▶ _About this exercise_: If an entry holds a picture, leave that picture out; copy everything else exactly.

** Material for the task follows **

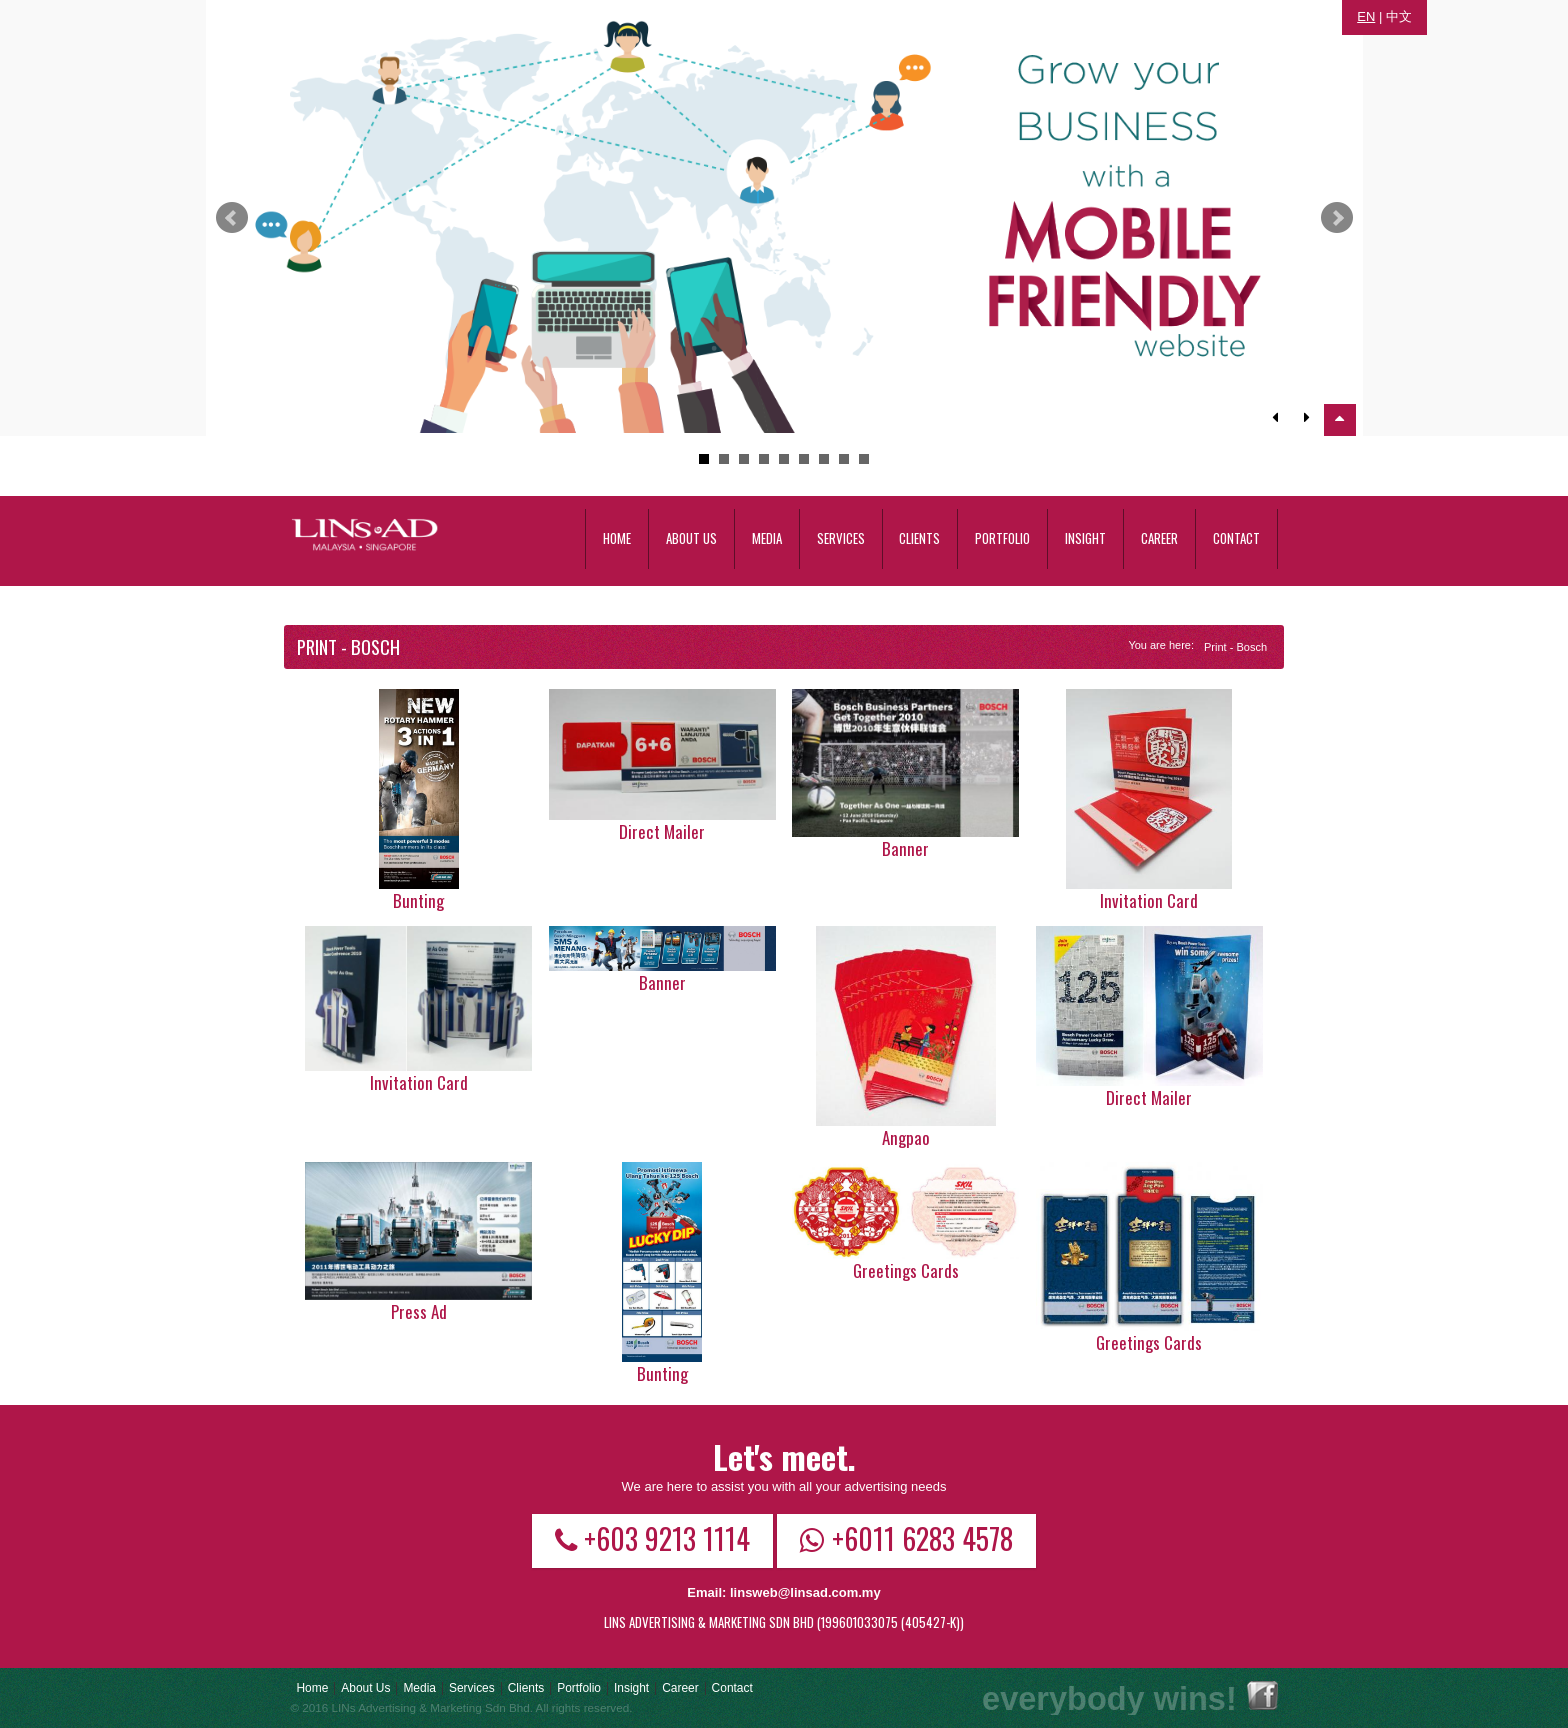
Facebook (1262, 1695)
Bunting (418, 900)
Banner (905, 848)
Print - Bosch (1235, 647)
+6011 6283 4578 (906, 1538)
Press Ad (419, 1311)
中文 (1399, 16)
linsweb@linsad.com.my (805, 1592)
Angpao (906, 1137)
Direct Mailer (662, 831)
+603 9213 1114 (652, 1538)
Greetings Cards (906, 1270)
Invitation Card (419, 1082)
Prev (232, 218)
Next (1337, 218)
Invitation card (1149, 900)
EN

** End of Material for the task **

▶ _Expected answer_:
Facebook (1262, 1695)
Bunting (418, 900)
Banner (905, 848)
Print - Bosch (1235, 647)
+6011 6283 4578 (906, 1538)
Press Ad (419, 1311)
中文 (1399, 16)
linsweb@linsad.com.my (805, 1592)
Angpao (906, 1137)
Direct Mailer (662, 831)
+603 9213 1114 (652, 1538)
Greetings Cards (906, 1270)
Invitation Card (419, 1082)
Prev (232, 218)
Next (1337, 218)
Invitation card (1149, 900)
EN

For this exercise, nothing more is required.